Jar conflict with Bouncy Castle library

I have been facing this issue when I launch my simulation on Gatling Enterprise controller Version: 1.16.1
Gatling Version: 3.7.4.FL-M1

My Bouncy Castle dependency



I see several issues with this bc-fips library:

  1. The pom published on maven central is broken. It doesn’t declare any dependency while it obviously depends on other bc modules: the org.bouncycastle.crypto.CryptoServicesRegistrar is shipped in the bcprov-jdk15on library. There’s no way to tell which version of bcprov-jdk15on this library depends on.

  2. It was last published on 29-Apr-2021. The last release of bcprov-jdk15on was on 01-Dec-2021, which is the version you have with Gatling Enterprise 1.16.1.

It looks like bc-fips was either released against an old version of core BouncyCastle core modules, or that an incompatible change was introduced in the BouncyCastle core modules.

There’s nothing we can do on our side, that’s something that has to get fixed on the bc-fips side where you need a release that’s compiled against modern versions of the core modules. Ideally, this pom issue should get fixed too.

The project page says they are looking for maintenance sponsorship.

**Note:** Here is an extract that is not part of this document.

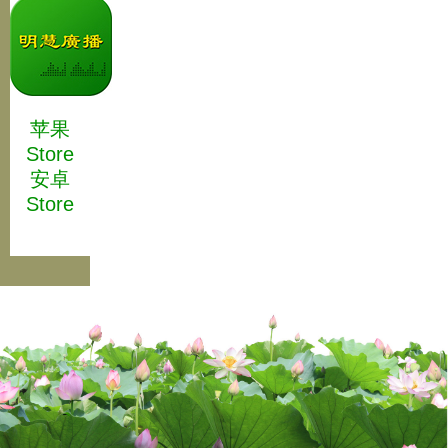
苹果
Store
安卓
Store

If this library is important for you, you might want to consider sponsoring.
Another possibility is to contribute a fix yourself on GitHub: https://github.com/tashiscool/bc-fips


So actually, bc-fips contains classes that are forked from the standard BouncyCastle libs (same Fully Qualified Class Name, different methods, here org.bouncycastle.crypto.CryptoServicesRegistrar) so both can’t properly co-exist in the same classpath.

In 3.8, I think we’ll shadow the BouncyCastle we use in the recorder to avoid this kind of conflicts.

Thanks, Stéphane! I will look for that release.